Steinmeier spoke of the "democratic core of our society," saying it is "wide awake," and claiming "democracy is alive" in Germany. The politician pointed out that the majority of society was coming together to "stand against hate, violence and extremism."

He said the most important aspect of demonstrations that have gone on for weeks is the fact that so many people are standing up to be counted, taking to the streets to make a clear statement.

The president's message came as protests against the hateful rhetoric and political vision of Germany's far right enter their second month. Each weekend since the first protests began on January 13, has seen hundreds of thousands of citizens hit the streets in mass to voice their strong disapproval of extremist views creeping into politics and society.

German Federal President Frank-Walter Steinmeier speaks for a public video announcement
President Frank-Walter Steinmeier said demonstrations show 'democracy is alive' in GermanyImage: Bundespräsidialamt/dpa/picture alliance

AfD sees drop in popularity, but governing trio also still in doldrums

This weekend also saw popular support for the right-wing, anti-immigrant Alternative for Germany (AfD) drop for the first time in months.
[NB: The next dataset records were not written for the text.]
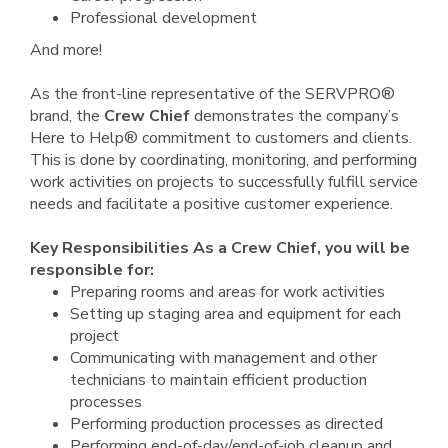
Professional development
And more!
As the front-line representative of the SERVPRO®
brand, the
Crew Chief
demonstrates the company’s
Here to Help® commitment to customers and clients.
This is done by coordinating, monitoring, and performing
work activities on projects to successfully fulfill service
needs and facilitate a positive customer experience.
Key Responsibilities As a Crew Chief, you will be
responsible for:
Preparing rooms and areas for work activities
Setting up staging area and equipment for each
project
Communicating with management and other
technicians to maintain efficient production
processes
Performing production processes as directed
Performing end-of-day/end-of-job cleanup and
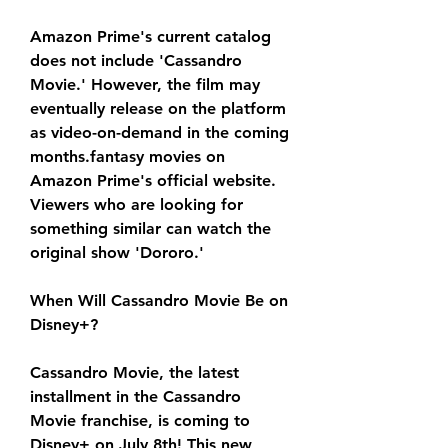
Amazon Prime's current catalog 
does not include 'Cassandro 
Movie.' However, the film may 
eventually release on the platform 
as video-on-demand in the coming 
months.fantasy movies on 
Amazon Prime's official website. 
Viewers who are looking for 
something similar can watch the 
original show 'Dororo.'
When Will Cassandro Movie Be on 
Disney+?
Cassandro Movie, the latest 
installment in the Cassandro 
Movie franchise, is coming to 
Disney+ on July 8th! This new 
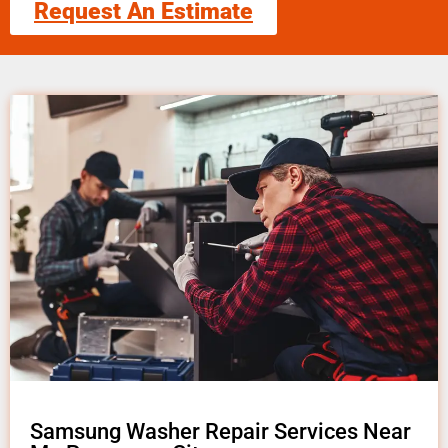
Request An Estimate
Samsung Washer Repair Services Near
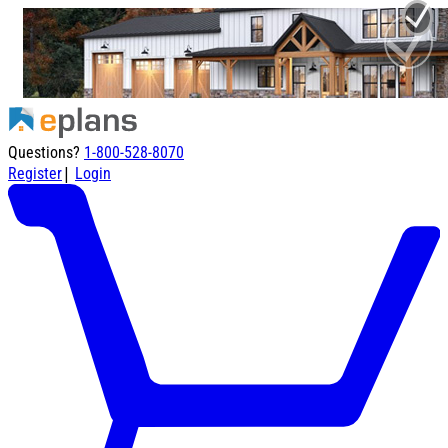
Questions?
1-800-528-8070
|
Register
Login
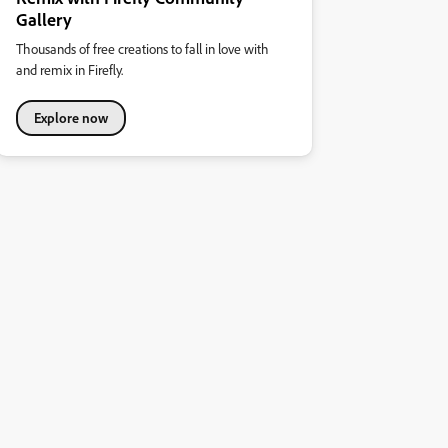
Gallery
Thousands of free creations to fall in love with
and remix in Firefly.
Explore now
A weekly poll by the INSA institute showed the party losing a percentage point over last week, with its 19% approval rating its lowest since June 2023.

The opposition CDU and its Bavarian sister party the CSU currently lead polls with a 31% approval rating.
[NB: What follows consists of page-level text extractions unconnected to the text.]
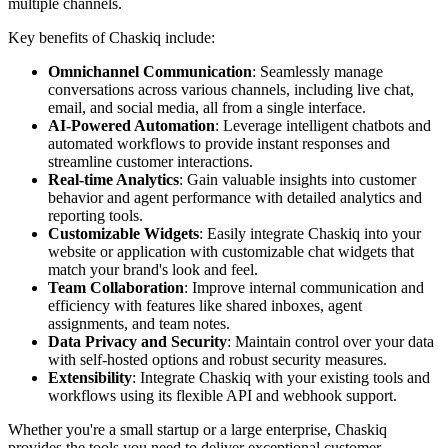
multiple channels.
Key benefits of Chaskiq include:
Omnichannel Communication
: Seamlessly manage
conversations across various channels, including live chat,
email, and social media, all from a single interface.
AI-Powered Automation
: Leverage intelligent chatbots and
automated workflows to provide instant responses and
streamline customer interactions.
Real-time Analytics
: Gain valuable insights into customer
behavior and agent performance with detailed analytics and
reporting tools.
Customizable Widgets
: Easily integrate Chaskiq into your
website or application with customizable chat widgets that
match your brand's look and feel.
Team Collaboration
: Improve internal communication and
efficiency with features like shared inboxes, agent
assignments, and team notes.
Data Privacy and Security
: Maintain control over your data
with self-hosted options and robust security measures.
Extensibility
: Integrate Chaskiq with your existing tools and
workflows using its flexible API and webhook support.
Whether you're a small startup or a large enterprise, Chaskiq
provides the tools you need to deliver exceptional customer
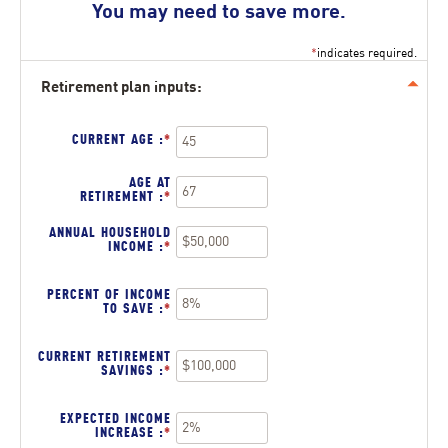
You may need to save more.
*
indicates required.
Retirement plan inputs:
Press
spacebar
to
hide
CURRENT AGE
:
*
ENTER
inputs
AN
AMOUNT
BETWEEN
AGE AT
14
RETIREMENT
:
*
ENTER
AND
AN
90
AMOUNT
ANNUAL HOUSEHOLD
BETWEEN
INCOME
:
*
ENTER
10
AN
AND
AMOUNT
90
BETWEEN
PERCENT OF INCOME
$1
TO SAVE
:
*
ENTER
AND
AN
$10,000,000
AMOUNT
BETWEEN
CURRENT RETIREMENT
0%
SAVINGS
:
*
ENTER
AND
AN
100%
AMOUNT
BETWEEN
EXPECTED INCOME
$0
INCREASE
:
*
ENTER
AND
AN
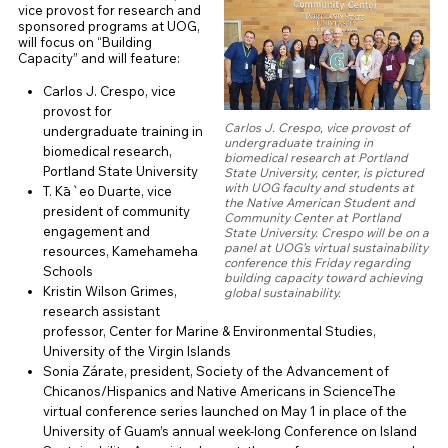
vice provost for research and
sponsored programs at UOG,
will focus on “Building
Capacity” and will feature:
Carlos J. Crespo, vice
provost for
Carlos J. Crespo, vice provost of
undergraduate training in
undergraduate training in
biomedical research,
biomedical research at Portland
Portland State University
State University, center, is pictured
with UOG faculty and students at
T. Kā`eo Duarte, vice
the Native American Student and
president of community
Community Center at Portland
engagement and
State University. Crespo will be on a
panel at UOG’s virtual sustainability
resources, Kamehameha
conference this Friday regarding
Schools
building capacity toward achieving
Kristin Wilson Grimes,
global sustainability.
research assistant
professor, Center for Marine & Environmental Studies,
University of the Virgin Islands
Sonia Zárate, president, Society of the Advancement of
Chicanos/Hispanics and Native Americans in ScienceThe
virtual conference series launched on May 1 in place of the
University of Guam’s annual week-long Conference on Island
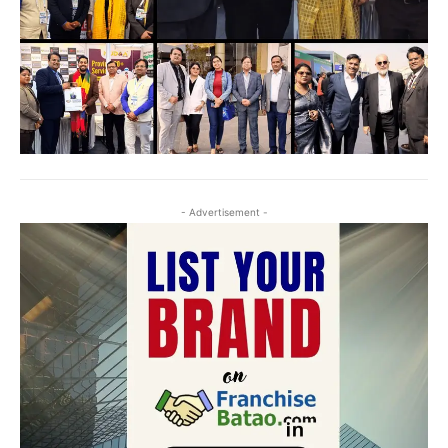
- Advertisement -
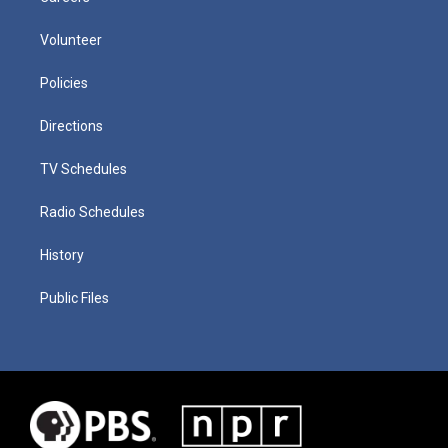
Volunteer
Policies
Directions
TV Schedules
Radio Schedules
History
Public Files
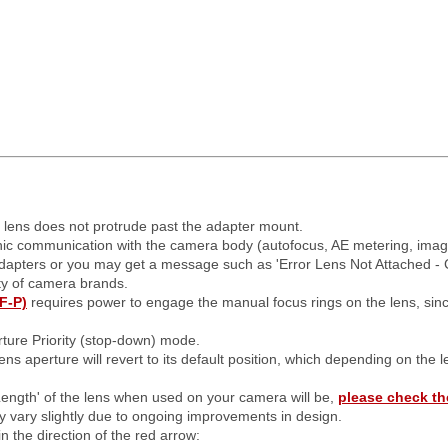
e lens does not protrude past the adapter mount.
onic communication with the camera body (autofocus, AE metering, image s
adapters or you may get a message such as 'Error Lens Not Attached - 
ty of camera brands.
F-P)
requires power to engage the manual focus rings on the lens, sin
ture Priority (stop-down) mode.
ens aperture will revert to its default position, which depending on the 
Length' of the lens when used on your camera will be,
please check th
may vary slightly due to ongoing improvements in design.
n the direction of the red arrow:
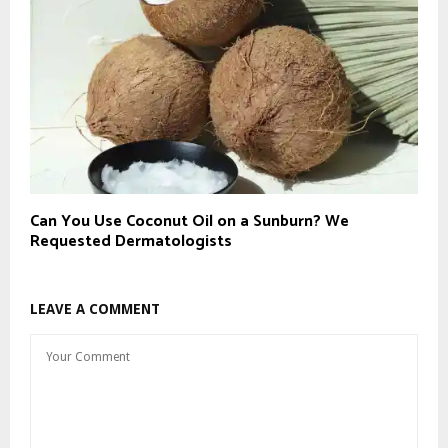
Can You Use Coconut Oil on a Sunburn? We
Requested Dermatologists
LEAVE A COMMENT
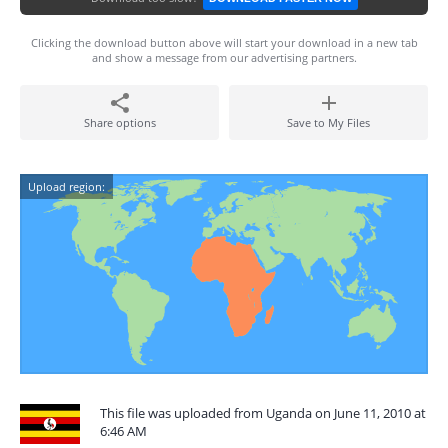
Clicking the download button above will start your download in a new tab
and show a message from our advertising partners.
Share options
Save to My Files
Upload region:
This file was uploaded from Uganda on June 11, 2010 at
6:46 AM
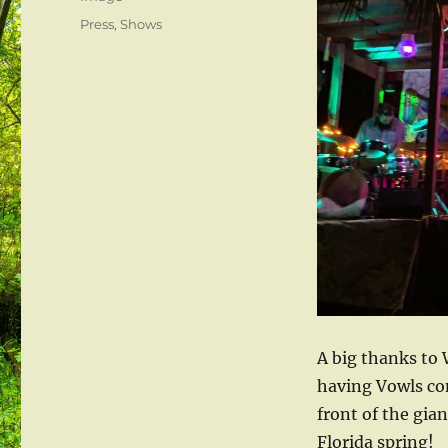
Categories
Press
,
Shows
A big thanks to 
having Vowls co
front of the gia
Florida spring!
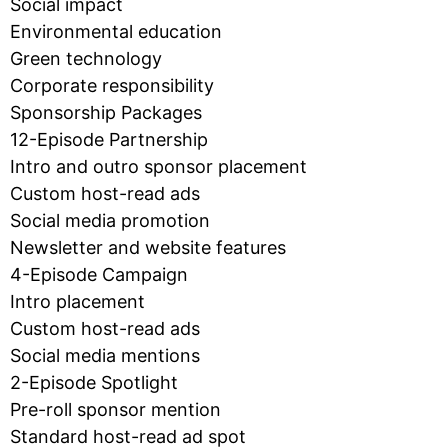
Social impact
Environmental education
Green technology
Corporate responsibility
Sponsorship Packages
12-Episode Partnership
Intro and outro sponsor placement
Custom host-read ads
Social media promotion
Newsletter and website features
4-Episode Campaign
Intro placement
Custom host-read ads
Social media mentions
2-Episode Spotlight
Pre-roll sponsor mention
Standard host-read ad spot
The AfD had been riding high for months, and its gains in popularity came in for added scrutiny early this year when a report was published by investigative journalism outfit Correctiv about a meeting of various right-wing and far-right figures, including some AfD members, prompting widespread public and political criticism.

Also in attendance at that meeting were two individuals from Germany's newest political party, the Werteunion (or "Values Union") founded on Saturday by Germany's former spy boss Hans-Georg Maassen, who himself is under observation by German intelligence services for possible right-wing extremist activities.

Despite the AfD's drop in popularity and the potential splintering of the right-wing vote between a handful of established conservative and newer far-right parties, the fact of the matter is that the ruling coalition parties remain extremely unpopular.

Chancellor Olaf Scholz's Social Democrats (SPD), for instance, posted only a 14% approval rating; Vice-Chancellor Robert Habeck's Greens were at 13%, and the business-friendly FDP wouldn't even make it into parliament if elections were held today, posting a meagre 4% approval rating.